Everyone I seem to talk to has the same feeling: Dating has become so hard. It seems like nobody wants to commit anymore, and it seems to be a challenge every single step of the way. You can blame the dating apps. You can blame Tinder, and Bumble, and Hinge, and all the choices that people have. Because for the very, very first time in history, men and women have a ridiculous amount of choices available to them.
At any given moment, a man or a woman can get on a dating app and get a potential date.
See, everybody on the dating apps constantly talks about how much they hate the dating apps.
And yet, most people are on them consistently!

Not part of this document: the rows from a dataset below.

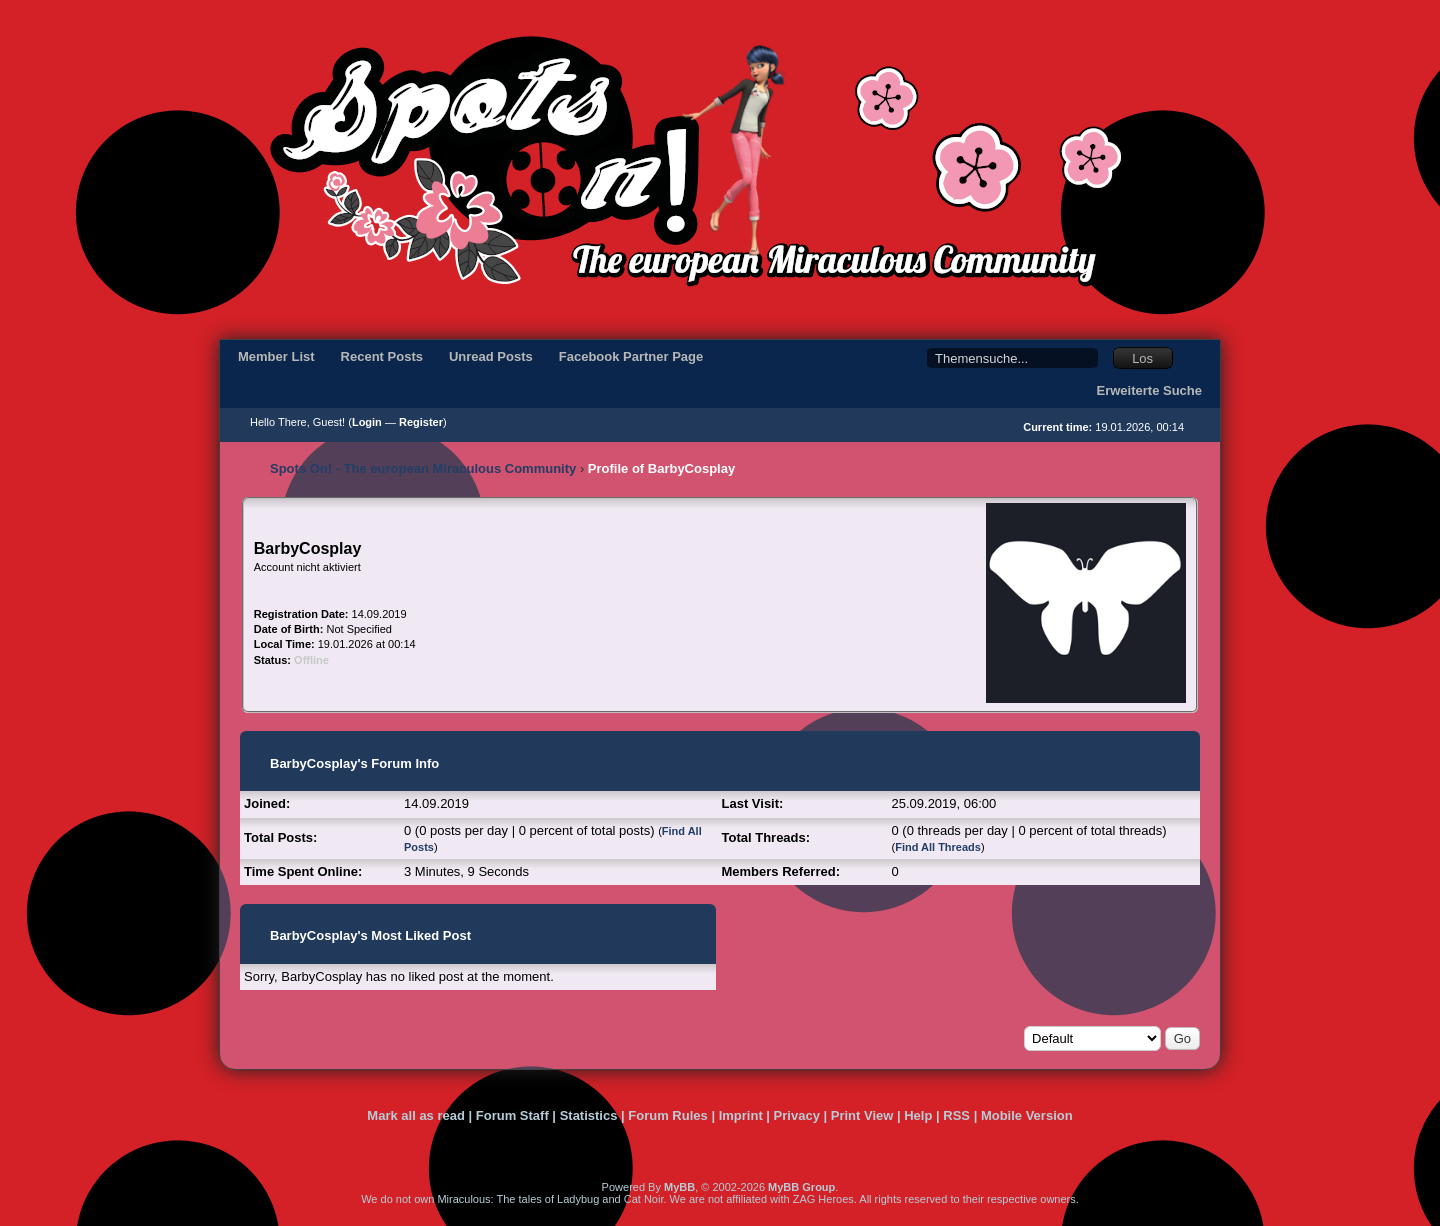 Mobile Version (1027, 1115)
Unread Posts (491, 356)
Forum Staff (512, 1115)
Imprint (741, 1115)
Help (918, 1115)
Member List (276, 356)
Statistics (589, 1115)
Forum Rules (667, 1115)
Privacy (797, 1115)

Men and women go out on a date and if just one thing isn’t right, well, in the olden days, it used to be very simple. You know, let me figure out this person a little bit more. Let me see if this person’s really great. Maybe this thing that I don’t like tonight might have just been because they’re nervous or excited.
But now? We evaluate each other immediately. Wait, she’s got a lazy eye. I don’t like that, I’m going to back on the dating app and I am going to swipe for somebody who’s perfect.
You see the dating apps were actually created because people in general are always searching for perfection. They’ve been marketed the “perfect partner.”
They’ve been marketed the “perfect love.”
The perfect romance. The perfect everything. And the dating apps fall right into that ideal.
But you see, there is no perfect person.
Look in the mirror.
Are you perfect?
I don’t think you are.
Then why are you constantly swiping and looking for somebody who is perfect?
There is no perfect. The thing that you need to realize is that this paradox choice that we have is just that. A paradox of choice. It’s too much stimulus in our world nowadays.
There are too many speakers to look for when we’re looking for a pair of wireless speakers. Should we get bluetooth? Or should we get airplay? Or should we get this?
When we shop for cars, it seems like everybody, or every car manufacturer, has the same cars. The one line, two line, the three line, the four line, the five line. Are any of them even any different?
I don’t think so.
But what we’re doing here is just choosing the perfect car we want. We’re doing it with dating. We really are under the illusion that there is somebody that we can find who’s going to be perfect.
And don’t get me wrong. It has affected me in many ways as well, also.
I am somebody who has no trouble meeting women. I enjoy it, I love it. As a matter of fact, it’s always been my favorite hobby.
And for years I went on and off with swipes.
Why did I go on and off with swipes? Why not?
When there’s an abundance in women out there that want to meet me, just maybe, I can find the perfect one.
We all fall into it, and we’re all falling into the trap. And the trap is a very dangerous trap.
Because we can literally pick people apart the minute we meet them, because we know with all the options or apparent options that we have, we can go home that night and find what we perceive to be better.
And that is dangerous.
Relationships that should’ve happened are not happening.
The reason why they’re not happening? Well, it’s because we truly believe that we have an abundance of people we can meet. And at the same time, people are staying home and they’re lonelier than ever before.
And that is the cold hard truth. Less relationships are formed now than they were ten years ago. Because of the dating apps, because of all the people that are, apparently, free and single.
It’s a complete illusion.
The next time you’re on a dating app, think to yourself: when I go out with this new person tonight, maybe I’ll give them a little bit of a chance. Who knows, something good may come from it.
You might actually get involved in a relationship, instead of consistently having a paradox of choice.